COMPOSITION DE LA COUR

En application des dispositions des articles 785 et 786 du code de procédure civile, l'affaire a été débattue le 04 Septembre 2019 en audience publique, les avocats ne s'y étant pas opposés, devant Madame Pascale POCHIC, Conseiller faisant fonction de Président, et Madame Sandrine LEFEBVRE, Conseiller.

Madame Sandrine LEFEBVRE, Conseiller, a fait un rapport oral à l'audience, avant les plaidoiries.

Ces magistrats ont rendu compte des plaidoiries dans le délibéré de la cour, composée de :

Madame Evelyne THOMASSIN, Président

Madame Pascale POCHIC, Conseiller

Madame Sandrine LEFEBVRE, Conseiller

Greffier lors des débats : Mme Josiane BOMEA.

Les parties ont été avisées que le prononcé de la décision aurait lieu par mise à disposition au greffe le 10 Octobre 2019.

ARRÊT

Par défaut,

Prononcé par mise à disposition au greffe le 10 Octobre 2019.

Signé par Madame Evelyne THOMASSIN, Président et Mme Josiane BOMEA, greffier auquel la minute de la décision a été remise par le magistrat signataire.

FAITS ET PROCÉDURE

Par acte notarié du 24 février 2014, la SAS CAPIMO 121 a acquis des époux [B] un bien immobilier consistant en un lot n°24 (un appartement) dans un ensemble immobilier situé à [Adresse 5] et [Adresse 6] cadastré : [Cadastre 1] section C n°[Cadastre 2], [Cadastre 2], [Cadastre 2], [Cadastre 2] et [Cadastre 2] au prix de 119 400 €.

Ce bien est grevé d'hypothèque au profit de :

-la SA CAISSE RÉGIONALE DE CRÉDIT AGRICOLE MUTUEL NORD DE FRANCE, titulaire d'un privilège de prêteur de deniers,

-la société anonyme CEGC COMPAGNIE EUROPÉENNE DE GARANTIES ET DE CAUTIONS, titulaire d'une inscription judiciaire provisoire.

La SAS CAPIMO 121 a engagé une procédure de purge des privilèges et hypothèques grevant le bien qu'elle avait acquis.
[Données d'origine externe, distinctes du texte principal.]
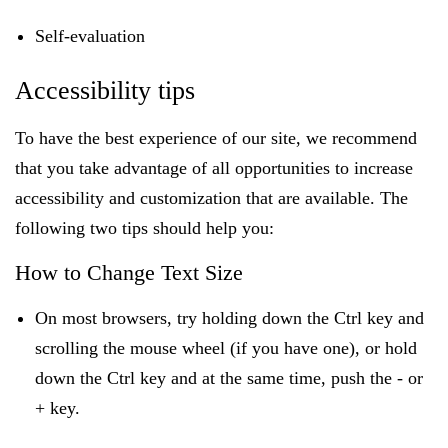
Self-evaluation
Accessibility tips
To have the best experience of our site, we recommend
that you take advantage of all opportunities to increase
accessibility and customization that are available. The
following two tips should help you:
How to Change Text Size
On most browsers, try holding down the Ctrl key and
scrolling the mouse wheel (if you have one), or hold
down the Ctrl key and at the same time, push the - or
+ key.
La COMPAGNIE EUROPÉENNE DE GARANTIES ET DE CAUTIONS ayant toutefois mis en doute l'exécution de la procédure de purge, la SAS CAPIMO 121 a, par actes d'huissier des 21, 25 et 28 août 2015, assigné monsieur [P] [B], madame [F] [B] née [V], la SA CAISSE RÉGIONALE DE CRÉDIT AGRICOLE MUTUEL NORD DE FRANCE et la COMPAGNIE EUROPÉENNE DE GARANTIES ET DE CAUTIONS aux fins notamment de constater la purge des inscriptions, d'ordonner par conséquent la radiation des inscriptions sur l'immeuble du chef des époux [B], de constater la consignation du prix de vente ou à tout le moins le paiement du prix régularisé, de désigner un séquestre avec mission de procéder à la distribution amiable du prix conformément aux articles R 332-1 et suivants du code des procédures civiles d'exécution.

Par jugement du 23 octobre 2017, le tribunal de grande instance de Marseille a :

-déclaré irrecevables les demandes formées par le SAS CAPIMO 21 au titre de la radiation des inscriptions et de la distribution du prix,

-condamné la SAS CAPIMO 21 à verser à la SA COMPAGNIE EUROPÉENNE DE GARANTIES ET CAUTIONS la somme de 2000 € sur le fondement de l'article 700 du code de procédure civile,

-rejeté toutes autres demandes.

Par jugement du 18 décembre 2017, le tribunal de grande instance de Marseille a rectifié les erreurs matérielles affectant la date de délibéré du jugement qui est le 23 octobre 2017 et non le 5 décembre 2016 et le nom de la demanderesse qui est la SAS CAPIMO 121 et non la SAS CAPIMO 21.

Par déclaration notifiée par le RPVA le 11 avril 2018, la SAS CAPIMO 121 a interjeté appel du jugement du tribunal de grande instance de Marseille du 23 octobre 2017 en toutes ses dispositions.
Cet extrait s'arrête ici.